— ABOUT THIS TASK —
Output every line of the entries from the line containing "YOURS TOMORROW" through the last, exactly, with no other content.

Start of DATA EXCERPTS

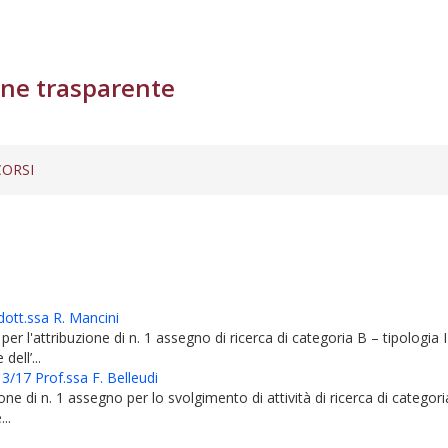
ne trasparente
ORSI
dott.ssa R. Mancini
per l'attribuzione di n. 1 assegno di ricerca di categoria B – tipologia I
ell’...
3/17 Prof.ssa F. Belleudi
ione di n. 1 assegno per lo svolgimento di attività di ricerca di categori
..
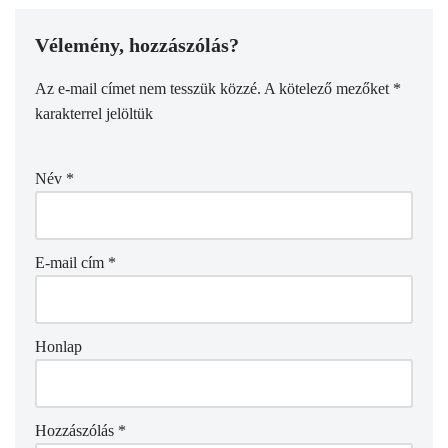
Vélemény, hozzászólás?
Az e-mail címet nem tesszük közzé.
A kötelező mezőket
*
karakterrel jelöltük
Név
*
E-mail cím
*
Honlap
Hozzászólás
*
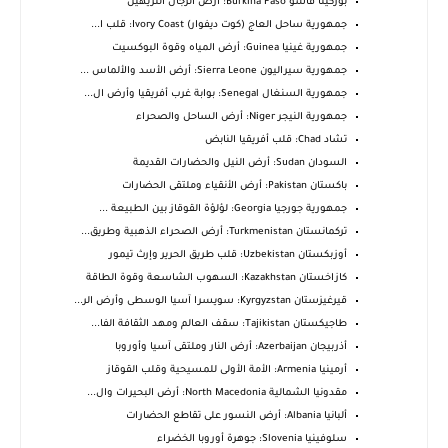
بوركينا فاسو Burkina Faso: أرض الرجال النزيهين
جمهورية ساحل العاج (كوت ديفوار) Ivory Coast: قلب ا...
جمهورية غينيا Guinea: أرض المياه وقوة البوكسيت
جمهورية سيراليون Sierra Leone: أرض الأسد والألماس ...
جمهورية السنغال Senegal: بوابة غرب أفريقيا وأرض ال...
جمهورية النيجر Niger: أرض الساحل والصحراء
تشاد Chad: قلب أفريقيا النابض
السودان Sudan: أرض النيل والحضارات القديمة
باكستان Pakistan: أرض الأنقياء وملتقى الحضارات
جمهورية جورجيا Georgia: لؤلؤة القوقاز بين الطبيعة ...
تركمانستان Turkmenistan: أرض الصحراء الذهبية وطريق...
أوزبكستان Uzbekistan: قلب طريق الحرير وإرث تيمور
كازاخستان Kazakhstan: السهوب الشاسعة وقوة الطاقة
قيرغيزستان Kyrgyzstan: سويسرا آسيا الوسطى وأرض الر...
طاجيكستان Tajikistan: سقف العالم ومهد الثقافة الفا...
أذربيجان Azerbaijan: أرض النار وملتقى آسيا وأوروبا
أرمينيا Armenia: الأمة الأولى للمسيحية وقلب القوقاز
مقدونيا الشمالية North Macedonia: أرض البحيرات وال...
ألبانيا Albania: أرض النسور على تقاطع الحضارات
سلوفينيا Slovenia: جوهرة أوروبا الخضراء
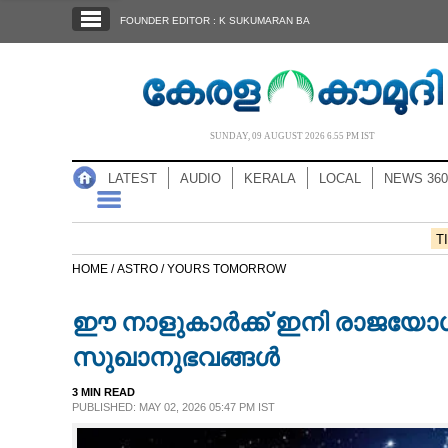
SECTIONS
FOUNDER EDITOR : K SUKUMARAN BA
HOME
LATEST
AUDIO
SUNDAY, 09 AUGUST 2026 6.55 PM IST
NOTIFIED NEWS
LATEST
AUDIO
KERALA
LOCAL
NEWS 360
POLL
KERALA
T
HOME /
ASTRO /
YOURS TOMORROW
LOCAL
ഈ നാളുകാർക്ക് ഇനി രാജയോഗം
NEWS 360
സുഖാനുഭവങ്ങൾ
3 MIN READ
CASE DIARY
PUBLISHED: MAY 02, 2026 05:47 PM IST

End of DATA EXCERPTS

— YOUR SOLUTION —
YOURS TOMORROW
LOCAL
ഈ നാളുകാർക്ക് ഇനി രാജയോഗം
NEWS 360
സുഖാനുഭവങ്ങൾ
3 MIN READ
CASE DIARY
PUBLISHED: MAY 02, 2026 05:47 PM IST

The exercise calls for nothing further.